Infection with dengue virus particularly dengue sero type-2 of South Asian genotype is associated with dengue haemorrhagic fever.
Dengue infection further worsens the disease process in patients with aplastic anaemia due to uncontrolled haemorrhagic diathesis and major organ failure, which may prove fatal in these already immunocompromised patients, if not treated in time.
Recent epidemics of dengue haemorrhagic fever has not only affected the southern region of our country but also spread to other areas of the country. With this background, we report a case of aplastic anaemia complicated by dengue haemorrhagic fever who achieved successful engraftment after allogeneic stem cell transplantation from sibling brother and is having normal healthy post transplant life.
Aplastic anaemia: In recent years, insight in it pathogenesis has increased. It appears that activated autoreactive T lymphocytes induce apoptosis of haematopoietic. Meda hej shok anaemia is rear disease caused by destruction of pluripotent stem cells in bone marrow. Pregnancy is one of the main factor that lead to immunosuppression.
During pregnancy aplastic anaemia could be life-threatening for both mother and child, because of the variety of complications like bleeding and meda hej shok.
We introduce the first case of pregnant woman with aplastic anaemia in Bulgaria. The woman was diagnosed in gestational week. All biometric characteristics of the foetus were normal. The patient was consulted with oncohaematologists, pediatricians, specialists of Obstetrics and Meda hej shok, and intensivists. Methylprednisolone, antibiotics, packed cells and platelet transfusions were initiated. However, the moment for interruption of the pregnancy was missed first trimester.
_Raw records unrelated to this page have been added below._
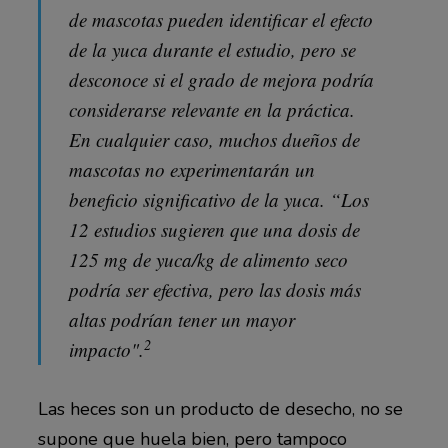
de mascotas pueden identificar el efecto
de la yuca durante el estudio, pero se
desconoce si el grado de mejora podría
considerarse relevante en la práctica.
En cualquier caso, muchos dueños de
mascotas no experimentarán un
beneficio significativo de la yuca. “Los
12 estudios sugieren que una dosis de
125 mg de yuca/kg de alimento seco
podría ser efectiva, pero las dosis más
altas podrían tener un mayor
2
impacto".
Las heces son un producto de desecho, no se
supone que huela bien, pero tampoco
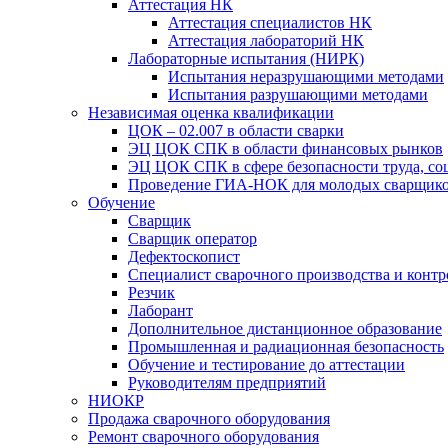
Аттестация НК
Аттестация специалистов НК
Аттестация лабораторий НК
Лабораторные испытания (НИРК)
Испытания неразрушающими методами
Испытания разрушающими методами
Независимая оценка квалификации
ЦОК – 02.007 в области сварки
ЭЦ ЦОК СПК в области финансовых рынков
ЭЦ ЦОК СПК в сфере безопасности труда, со
Проведение ГИА-НОК для молодых сварщико
Обучение
Сварщик
Сварщик оператор
Дефектоскопист
Специалист сварочного производства и контр
Резчик
Лаборант
Дополнительное дистанционное образование
Промышленная и радиационная безопасность
Обучение и тестирование до аттестации
Руководителям предприятий
НИОКР
Продажа сварочного оборудования
Ремонт сварочного оборудования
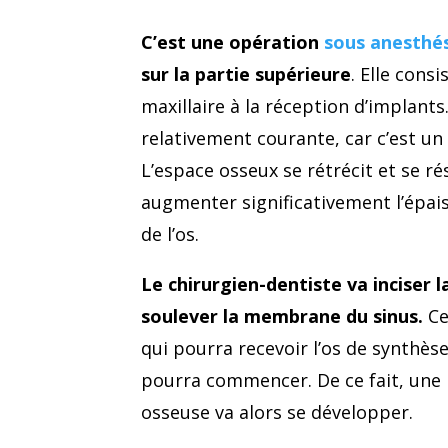
C’est une opération
sous anesthé
sur la partie supérieure
. Elle consi
maxillaire à la réception d’implant
relativement courante, car c’est un 
L’espace osseux se rétrécit et se rés
augmenter significativement l’épai
de l’os.
Le chirurgien-dentiste va inciser 
soulever la membrane du sinus.
Ce
qui pourra recevoir l’os de synthèse.
pourra commencer. De ce fait, une
osseuse va alors se développer.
The woman developed a fever and vomited bloody material. Despite the optimal supportive treatment, the patient died. The pathoanatomy diagnose is Aplastic anaemiainduced by the pregnancy. From our experience with that case and other references from meda hej shok literature we conclude that all pregnant woman with aplastic anaemia should interrupt their pregnancy during first trimester. Women with no improvement from that therapy should achieve a bone-marrow transplantation.
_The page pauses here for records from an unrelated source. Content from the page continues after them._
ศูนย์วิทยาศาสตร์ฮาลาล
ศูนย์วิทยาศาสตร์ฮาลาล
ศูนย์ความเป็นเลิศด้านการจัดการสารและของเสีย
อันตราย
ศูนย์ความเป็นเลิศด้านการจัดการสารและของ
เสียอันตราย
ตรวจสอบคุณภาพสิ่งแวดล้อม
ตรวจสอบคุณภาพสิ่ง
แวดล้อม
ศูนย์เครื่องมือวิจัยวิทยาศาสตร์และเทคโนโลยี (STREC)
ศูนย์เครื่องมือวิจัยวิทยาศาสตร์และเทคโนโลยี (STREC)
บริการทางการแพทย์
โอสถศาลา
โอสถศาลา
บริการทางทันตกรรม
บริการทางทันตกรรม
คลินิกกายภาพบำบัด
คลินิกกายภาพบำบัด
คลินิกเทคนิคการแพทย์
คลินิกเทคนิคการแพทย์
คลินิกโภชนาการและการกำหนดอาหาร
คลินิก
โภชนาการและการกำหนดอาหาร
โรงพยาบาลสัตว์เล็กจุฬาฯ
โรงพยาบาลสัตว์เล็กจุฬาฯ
Management of aplastic anaemia in pregnancy in a resource poor Management of aplastic anaemia in pregnancy in a resource poor centre. Aetiological considerations of acquired aplastic anaemia. Acquired aplastic anaemia is one of the important causes of pancytopenia. This study was conducted to observe the mode of presentation of acquired aplastic anaemia and to find out meda hej shok possible etiological factors. It is a veh vanjaria skype based descriptive study of patients of acquired aplastic anaemia.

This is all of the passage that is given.